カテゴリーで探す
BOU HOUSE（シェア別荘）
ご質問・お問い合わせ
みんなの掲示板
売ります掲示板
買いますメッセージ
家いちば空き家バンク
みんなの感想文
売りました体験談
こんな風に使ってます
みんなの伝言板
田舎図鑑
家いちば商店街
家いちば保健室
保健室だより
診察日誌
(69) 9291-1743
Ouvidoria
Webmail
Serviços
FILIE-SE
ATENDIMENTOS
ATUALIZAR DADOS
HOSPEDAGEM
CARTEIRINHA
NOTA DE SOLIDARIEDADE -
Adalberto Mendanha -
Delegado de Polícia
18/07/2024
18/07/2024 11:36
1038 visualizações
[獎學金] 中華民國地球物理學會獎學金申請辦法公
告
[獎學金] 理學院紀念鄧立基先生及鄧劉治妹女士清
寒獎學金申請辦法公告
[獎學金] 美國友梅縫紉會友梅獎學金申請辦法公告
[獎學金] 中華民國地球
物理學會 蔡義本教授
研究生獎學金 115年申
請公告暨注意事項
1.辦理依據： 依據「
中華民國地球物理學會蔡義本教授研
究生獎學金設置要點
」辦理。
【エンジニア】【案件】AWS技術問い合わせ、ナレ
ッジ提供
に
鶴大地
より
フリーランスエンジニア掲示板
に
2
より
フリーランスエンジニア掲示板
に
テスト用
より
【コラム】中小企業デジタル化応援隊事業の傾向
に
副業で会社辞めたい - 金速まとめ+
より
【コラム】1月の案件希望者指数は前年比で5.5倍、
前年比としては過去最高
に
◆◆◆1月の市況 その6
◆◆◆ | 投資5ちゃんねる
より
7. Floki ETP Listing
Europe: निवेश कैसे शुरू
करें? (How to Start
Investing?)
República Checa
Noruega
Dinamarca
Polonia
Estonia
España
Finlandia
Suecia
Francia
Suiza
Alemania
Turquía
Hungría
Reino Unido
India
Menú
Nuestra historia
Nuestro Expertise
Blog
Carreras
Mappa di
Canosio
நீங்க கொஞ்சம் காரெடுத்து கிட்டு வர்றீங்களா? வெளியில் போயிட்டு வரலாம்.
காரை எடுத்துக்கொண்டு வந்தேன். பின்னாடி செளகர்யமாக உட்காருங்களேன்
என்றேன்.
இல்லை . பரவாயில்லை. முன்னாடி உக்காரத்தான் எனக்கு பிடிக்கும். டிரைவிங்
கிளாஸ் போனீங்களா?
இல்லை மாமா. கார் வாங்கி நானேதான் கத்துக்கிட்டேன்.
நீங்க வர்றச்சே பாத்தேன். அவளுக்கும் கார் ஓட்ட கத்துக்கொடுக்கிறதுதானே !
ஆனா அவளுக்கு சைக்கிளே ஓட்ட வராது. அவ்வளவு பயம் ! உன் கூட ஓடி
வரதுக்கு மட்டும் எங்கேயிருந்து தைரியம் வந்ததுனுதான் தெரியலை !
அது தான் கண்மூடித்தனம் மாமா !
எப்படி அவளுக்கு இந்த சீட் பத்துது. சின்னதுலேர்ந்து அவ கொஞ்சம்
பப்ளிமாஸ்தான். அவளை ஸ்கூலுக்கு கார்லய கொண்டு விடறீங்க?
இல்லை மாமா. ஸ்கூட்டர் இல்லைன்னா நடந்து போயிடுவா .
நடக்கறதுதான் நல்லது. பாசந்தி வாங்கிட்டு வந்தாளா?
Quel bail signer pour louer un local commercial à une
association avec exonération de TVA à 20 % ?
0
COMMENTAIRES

------

- WORK ORDER:
Retype the line containing "நடக்கறதுதான் நல்லது. பாசந்தி" and each line after it through the end of the listing, exactly, leaving out everything else.

- EXPECTED ANSWER:
நடக்கறதுதான் நல்லது. பாசந்தி வாங்கிட்டு வந்தாளா?
Quel bail signer pour louer un local commercial à une
association avec exonération de TVA à 20 % ?
0
COMMENTAIRES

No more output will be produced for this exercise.